Kuroda told The Associated Press in an interview yesterday, that the bank expected Asian economies, excluding Japan, Australia and New Zealand, to grow by around 7 per cent this year, down from about 7.5 per cent in 2011 and 9 per cent in 2010.
His optimistic forecast is in stark contrast to the gloomy picture drawn by the International Monetary Fund's announcement on Tuesday that it was cutting its forecast for global economic growth this year to 3.3 per cent from 4 per cent due to a slowdown in the world economy as also the possibility of a mild recession in Europe.
Kuroda said regional and domestic demand in Asia continued to remain "fairly robust" though external demand was lower "so GDP growth as a whole is also slowing."

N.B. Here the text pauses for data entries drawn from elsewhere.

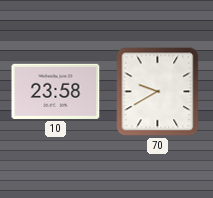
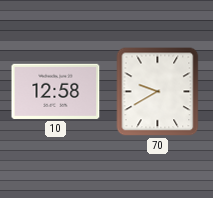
10: 23:58 -> 12:58
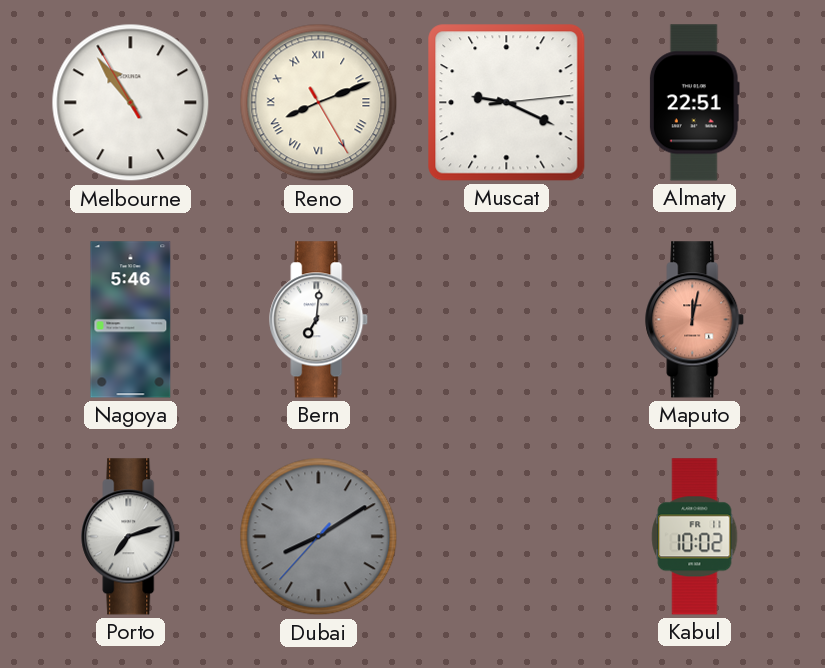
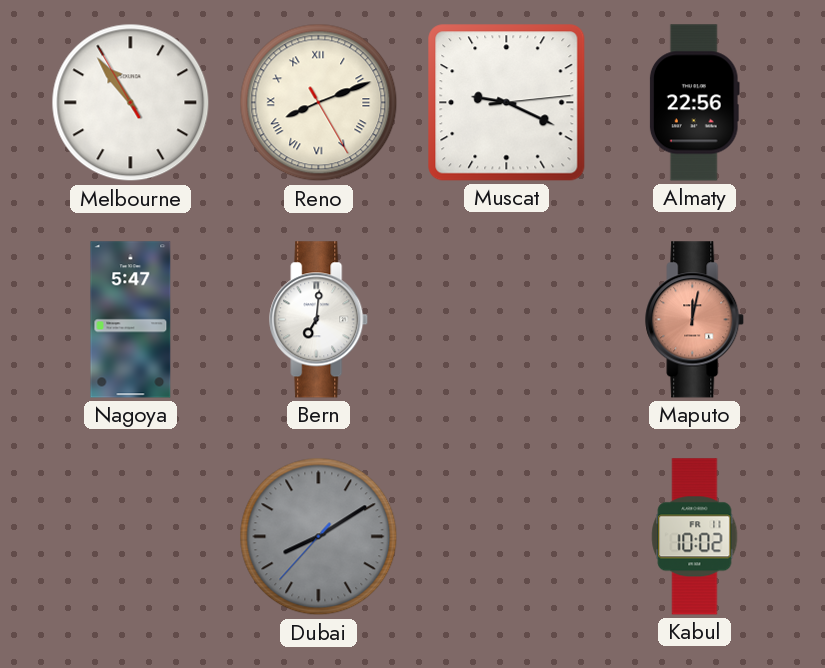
Almaty: 22:51 -> 22:56
Nagoya: 5:46 -> 5:47
Porto: 7:12 -> none
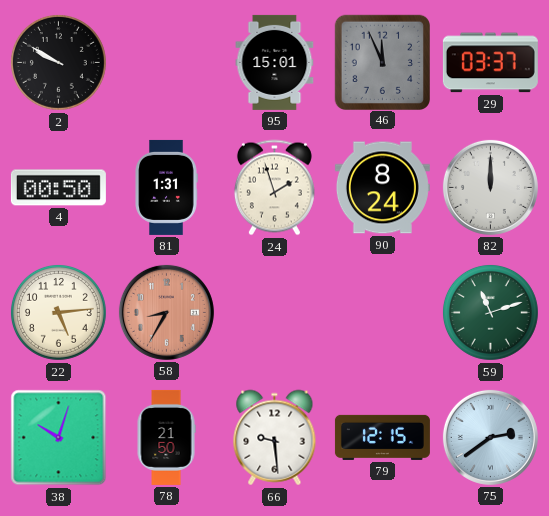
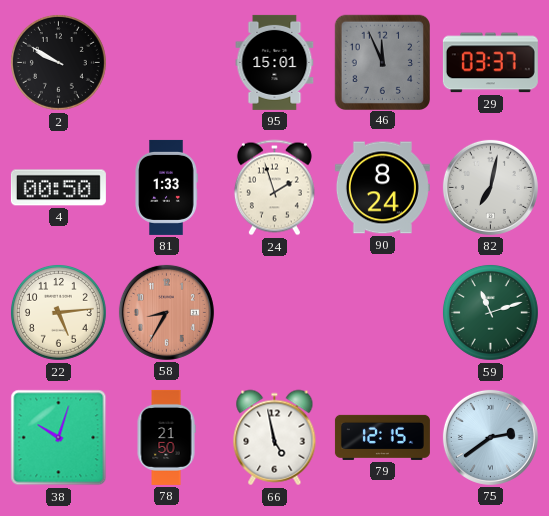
81: 1:31 -> 1:33
82: 12:00 -> 7:02
66: 9:29 -> 4:58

According to him Asia had already been affected by the ongoing European financial crisis in two ways, through the withdrawal of credit in Asia by many European banks and financial institutions and slowing trade, which would impact China as Europe was its largest export market.
Koruda said if the situation were to further deteriorate sharply, it could affect Asia, hoped that the European financial contagion could be overcome.